§ **Exercise details**: Once you find the line with "Locate an element", transcribe it and all the lines that follow to the end of the data, exactly as written; skip any pictures.

§ **Dataset items**:

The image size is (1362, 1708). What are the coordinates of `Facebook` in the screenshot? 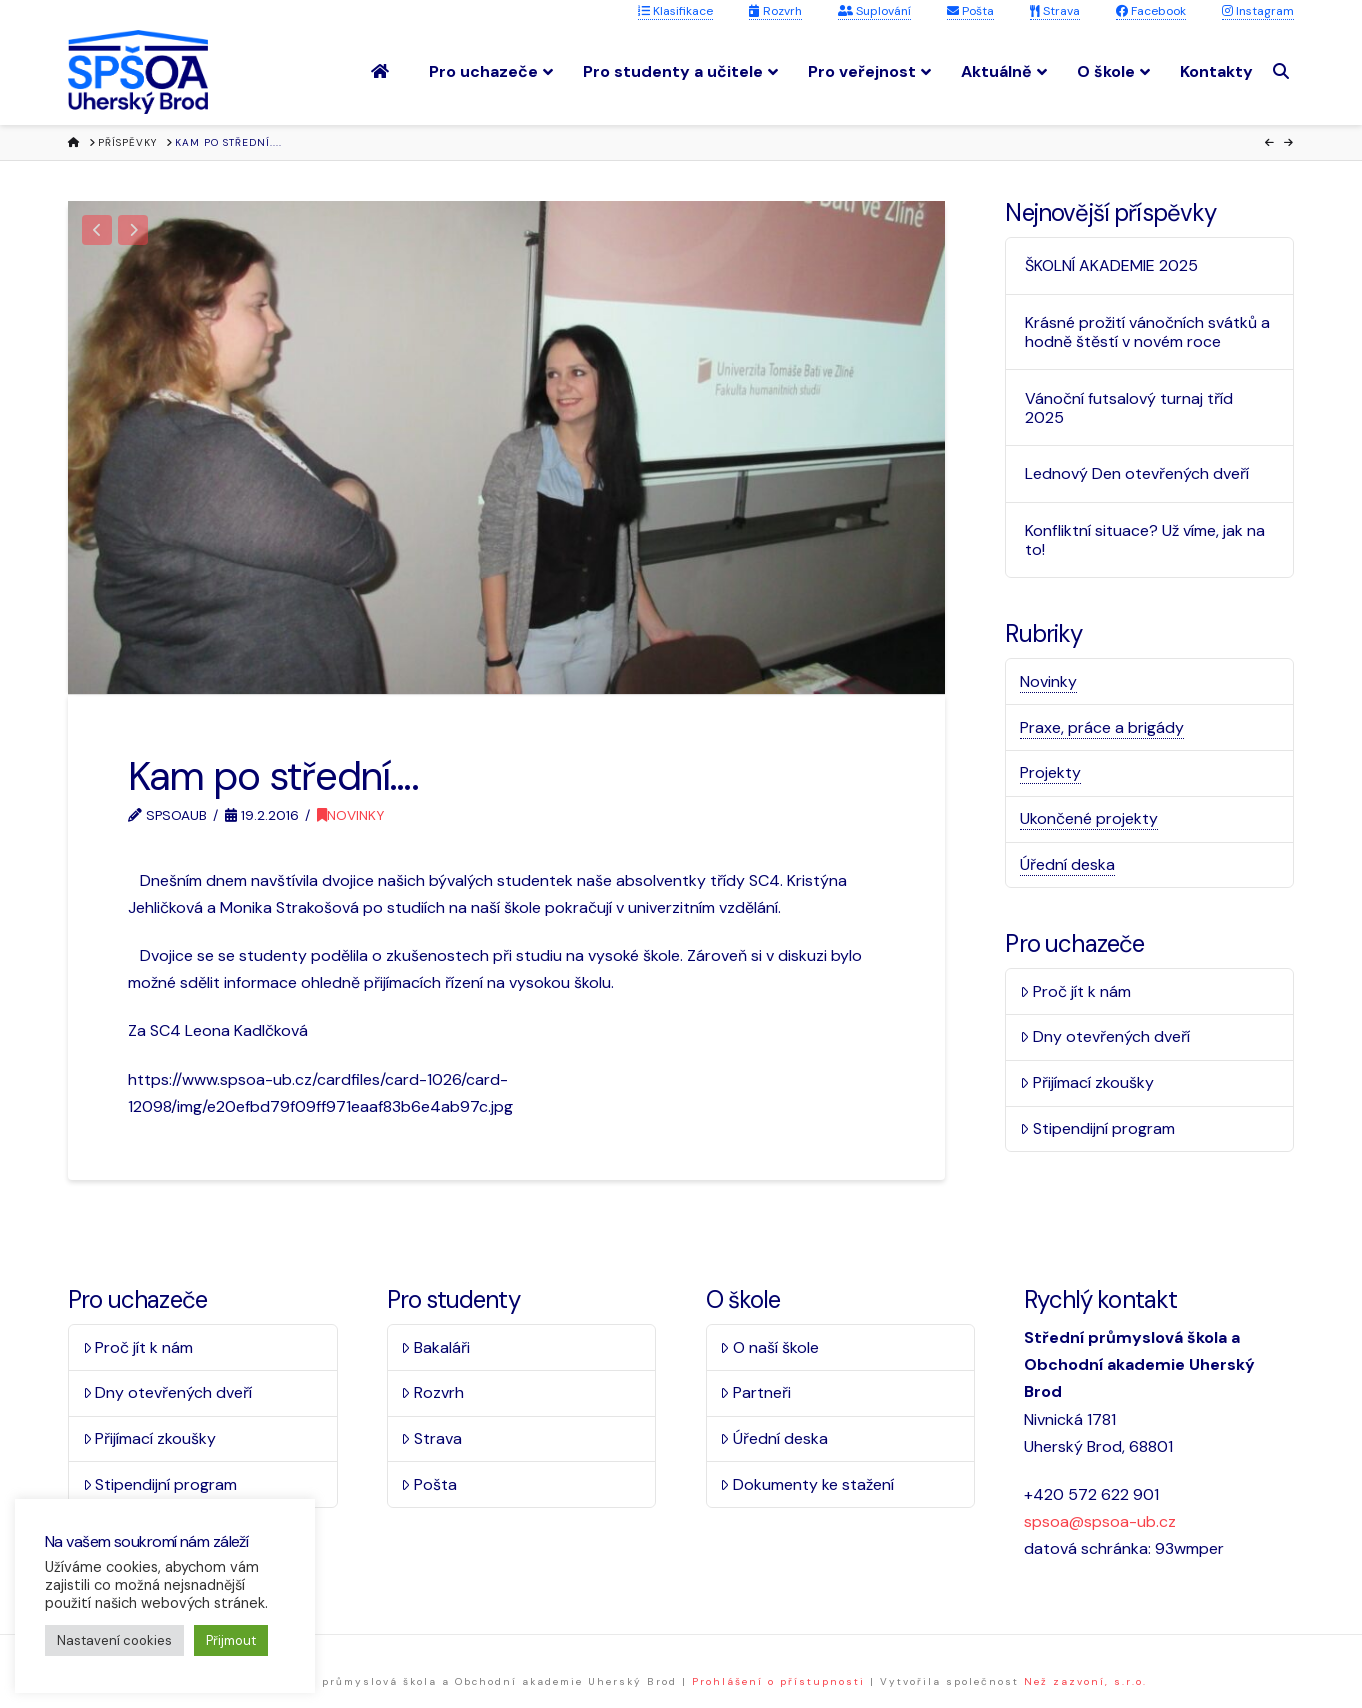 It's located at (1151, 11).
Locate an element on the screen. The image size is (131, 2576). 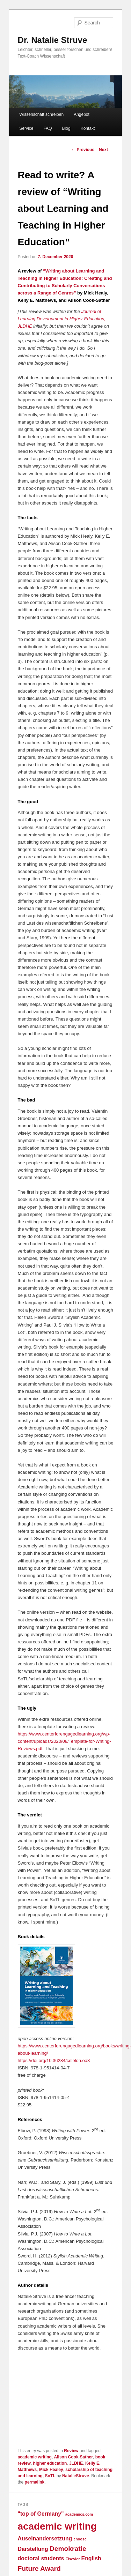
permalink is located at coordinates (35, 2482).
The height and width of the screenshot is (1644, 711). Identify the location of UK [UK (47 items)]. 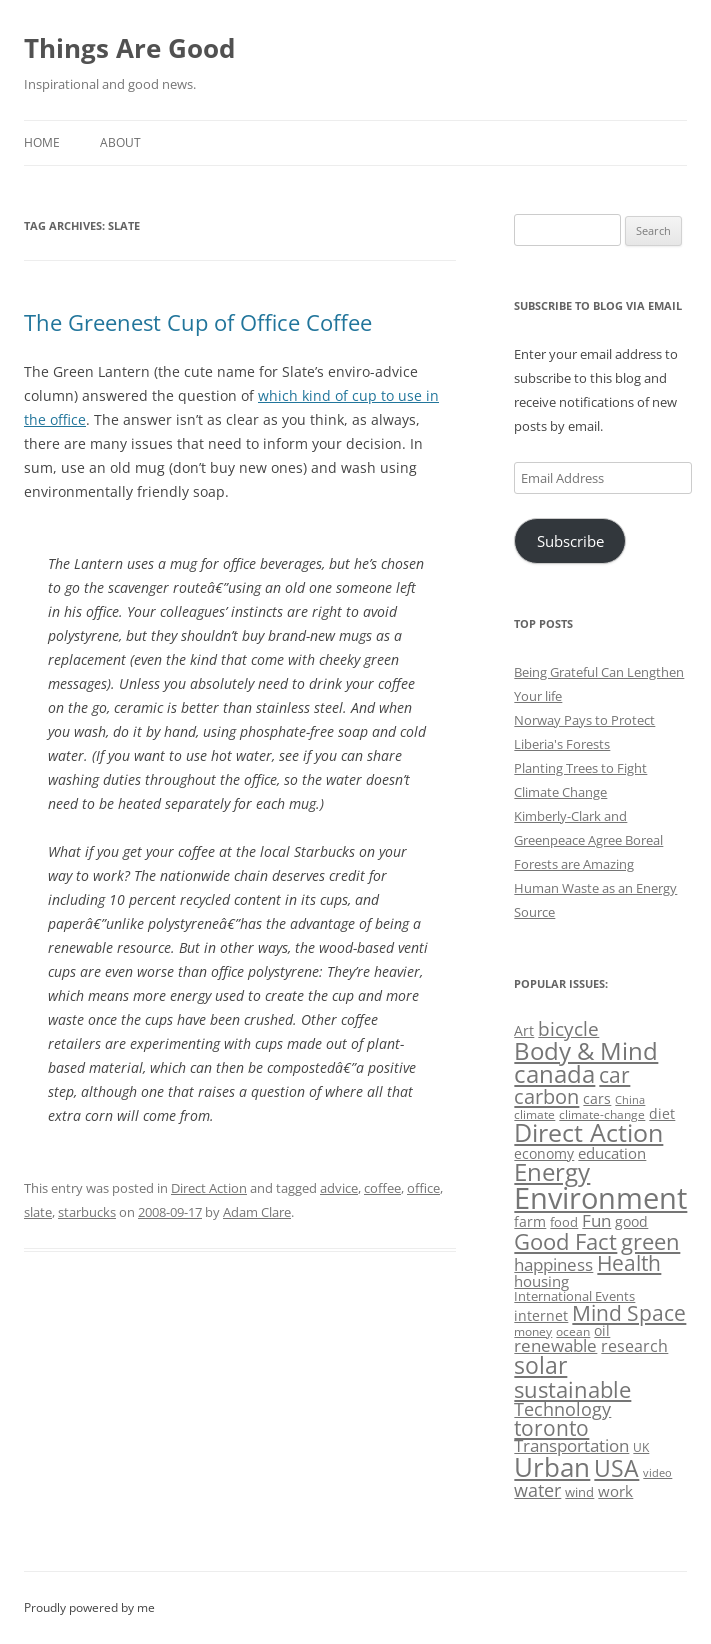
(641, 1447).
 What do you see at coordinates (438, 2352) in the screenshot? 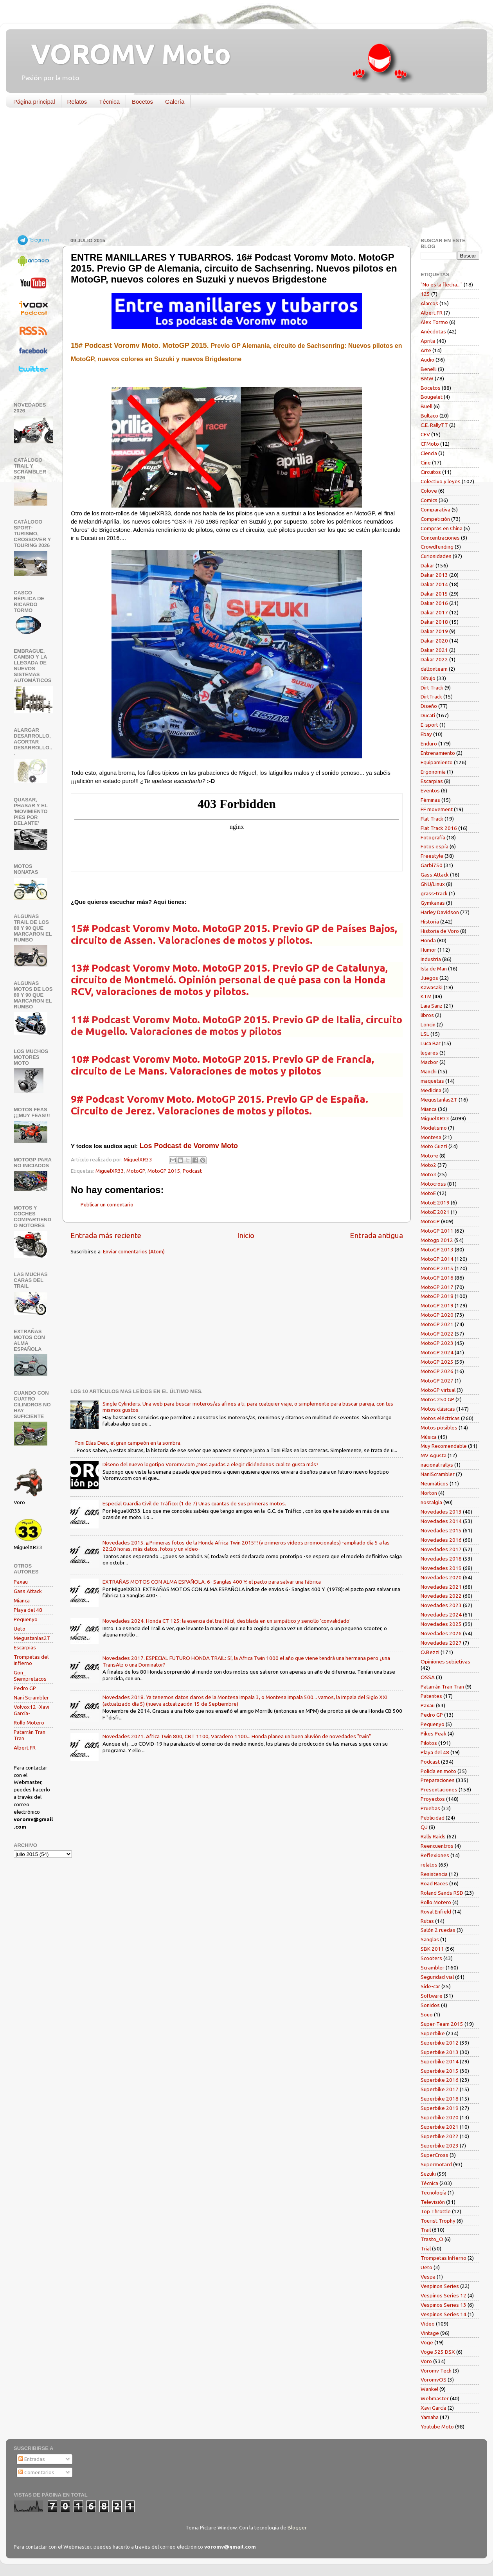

§ **Result of this task**:
Locate an element on the screen. The image size is (131, 2576). 
permalink is located at coordinates (35, 2482).
The height and width of the screenshot is (1644, 711). Identify the location of UK [UK (47 items)]. 
(641, 1447).
 What do you see at coordinates (438, 2352) in the screenshot? 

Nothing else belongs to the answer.